As the name implies, the Readers' Choice Awards are voted on by our readers. The editors gather a list of products (with spaces for write-in votes) and mail it with the magazine to a sampling of US subscribers. Subscribers vote for the products they find most useful in their trading and investing, then return their ballots to us. Our computer data service tallies the votes and we publish the results in our annual year-end Bonus Issue.- Editor


PYRAMIDING POSITIONS

Editor,

I am looking for a well-written, tested, and proven book on the methodology of adding (pyramiding) existing positions -- whether they are in the stock or futures markets.
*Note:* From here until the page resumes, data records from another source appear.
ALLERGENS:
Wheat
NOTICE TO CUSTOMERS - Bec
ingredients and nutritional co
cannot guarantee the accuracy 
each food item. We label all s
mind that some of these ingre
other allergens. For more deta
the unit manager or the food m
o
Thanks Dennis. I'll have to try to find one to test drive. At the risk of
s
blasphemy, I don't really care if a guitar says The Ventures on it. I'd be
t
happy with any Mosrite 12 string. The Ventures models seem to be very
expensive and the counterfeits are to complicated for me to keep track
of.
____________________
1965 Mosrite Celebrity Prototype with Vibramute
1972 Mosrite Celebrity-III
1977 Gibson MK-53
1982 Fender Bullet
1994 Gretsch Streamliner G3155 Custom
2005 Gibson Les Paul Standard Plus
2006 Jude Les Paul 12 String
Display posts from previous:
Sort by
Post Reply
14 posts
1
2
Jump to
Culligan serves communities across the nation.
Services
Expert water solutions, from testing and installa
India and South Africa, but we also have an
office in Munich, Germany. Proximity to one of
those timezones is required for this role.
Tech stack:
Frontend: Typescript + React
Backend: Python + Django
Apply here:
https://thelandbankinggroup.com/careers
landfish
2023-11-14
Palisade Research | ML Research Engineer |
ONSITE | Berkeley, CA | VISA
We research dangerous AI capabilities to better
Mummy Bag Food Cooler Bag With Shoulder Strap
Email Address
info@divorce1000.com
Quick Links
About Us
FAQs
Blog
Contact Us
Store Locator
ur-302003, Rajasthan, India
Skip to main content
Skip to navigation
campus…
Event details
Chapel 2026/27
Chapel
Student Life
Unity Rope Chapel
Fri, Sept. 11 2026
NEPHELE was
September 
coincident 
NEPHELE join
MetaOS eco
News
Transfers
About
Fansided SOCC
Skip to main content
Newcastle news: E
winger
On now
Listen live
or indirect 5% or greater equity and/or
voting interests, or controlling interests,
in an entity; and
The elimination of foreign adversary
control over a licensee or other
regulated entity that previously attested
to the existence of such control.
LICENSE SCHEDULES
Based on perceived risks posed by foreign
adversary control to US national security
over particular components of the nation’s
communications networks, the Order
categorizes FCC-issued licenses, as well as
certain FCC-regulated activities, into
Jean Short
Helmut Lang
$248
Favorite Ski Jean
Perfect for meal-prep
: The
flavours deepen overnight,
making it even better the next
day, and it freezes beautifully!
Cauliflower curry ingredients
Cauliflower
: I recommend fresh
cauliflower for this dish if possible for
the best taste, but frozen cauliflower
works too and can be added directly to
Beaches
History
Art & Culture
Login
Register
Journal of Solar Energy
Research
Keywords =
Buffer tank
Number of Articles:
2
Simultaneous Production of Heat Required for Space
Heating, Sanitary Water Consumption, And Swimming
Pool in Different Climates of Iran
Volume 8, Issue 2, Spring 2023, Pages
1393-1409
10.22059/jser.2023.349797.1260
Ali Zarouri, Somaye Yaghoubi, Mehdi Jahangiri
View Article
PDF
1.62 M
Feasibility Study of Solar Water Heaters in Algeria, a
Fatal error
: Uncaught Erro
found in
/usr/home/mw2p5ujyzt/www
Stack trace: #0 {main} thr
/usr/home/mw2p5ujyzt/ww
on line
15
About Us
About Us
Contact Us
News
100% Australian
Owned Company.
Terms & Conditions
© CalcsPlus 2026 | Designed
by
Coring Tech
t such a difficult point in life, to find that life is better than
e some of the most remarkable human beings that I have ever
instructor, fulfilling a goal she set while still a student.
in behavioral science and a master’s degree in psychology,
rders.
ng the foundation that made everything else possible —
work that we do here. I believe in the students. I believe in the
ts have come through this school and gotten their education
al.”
Any suggestions?

Bill Collard, via e-mail


The reason there are no books on this subject is that pyramiding is a well-defined path to disaster. However, building a position is covered in my book Campaign Trading (John Wiley, 1993).-Editor


ERRATA: OPTIONVUE 5

In the June 2001 issue, the OptionVue 5 product review incorrectly stated that a free 30-day trial of OptionVue 5 is available. The 30-day trial is not free; it costs $49. We sincerely regret the error.


ERRATA: TRADERS' TIPS

In the June 2001 Traders' Tips, in one of the tips for Investor/RT on page 60, we inadvertently duplicated Figure 6 and omitted Figure 8. We regret any confusion the error may have caused. The correct image can be found in the July 2001 Traders' Tips at our website, Traders.com.

In addition, in the July 2001 Traders' Tips, we inadvertently left out a tip on calculating VIMA submitted by Investor/RT. Look for it plus additional tips in this issue.